Lee attended Springfield's public schools and graduated from the city's Technical High School in 1951 then attended Syracuse University, graduating magna cum laude in 1957. He earned a graduate degree in Braunschweig, Germany, and practiced in Switzerland before returning to Syracuse in 1968 as a faculty member. He remained on faculty until 1995.

== Career ==
Lee earned a graduate degree in Braunschweig, Germany, and practiced in Switzerland before returning to Syracuse as a faculty member in 1966. From 1957 to 1958, Lee was a lecturer at the Boston Architectural Center. He remained on faculty until 1995. Lee also briefly returned to Springfield in the 1960s to help the city plan a renewal project for the Winchester Square neighbor, adjacent to the home of Kermit Sr., and Lillian Lee.

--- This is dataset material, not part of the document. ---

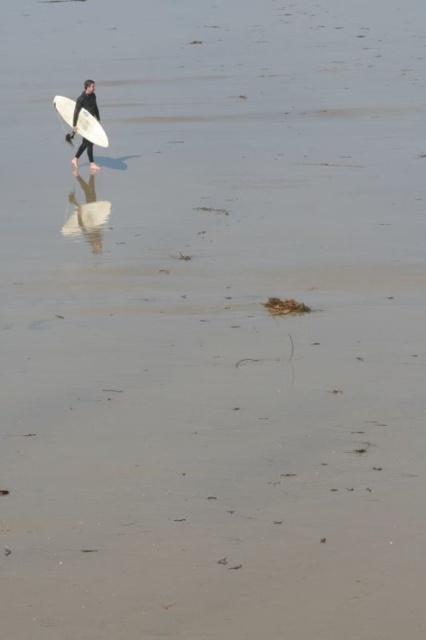 You are a photographer trying to capture the scene of the person walking on the beach. The white matte surfboard at center and the black matte wetsuit at upper left are both in your viewfinder. If you want to ensure both objects are in focus, what is the minimum distance you should set your camera lens to?

The minimum distance you should set your camera lens is 10.93 inches to ensure both the white matte surfboard at center and the black matte wetsuit at upper left are in focus.

You are a lifeguard assessing the scene. You see the white matte surfboard at center and the black matte wetsuit at upper left. Which object is wider in the image?

The white matte surfboard at center is wider than the black matte wetsuit at upper left according to the description.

Lee suffered a stroke in 1994 as a result he had to retire from active teaching and relearn how to draw with his left hand having lost sensations on his right side.

== Personal Life and Death ==
Lee married Lore Leipelt and the couple had two children, Karin (George) and Jason A. Lee. Lee died on January 16, 2018.

== Legacy ==
On October 18, 2018, an exhibition was held in the Marble Room in Slocum Hall to commemorate Lee's death. This initial exhibition included photographs, original drawings and other Lee memorabilia. In 2020 Syracuse hosted “The Living Room Conversation: In Memory of Professor Kermit J. Lee Jr.” exhibition in honor of Lee. The exhibition was concluded with the “Professor Kermit J. Lee Jr. Symposium” and an art show highlight Lee's work following his stroke was also presented.

The Syracuse University Special Collections Research Center houses Lee's architectural papers and drawings from his firm.

Since 1997, Syracuse maintains the "Kermit J. Lee Jr. Endowed Scholarship" in Lee's honor.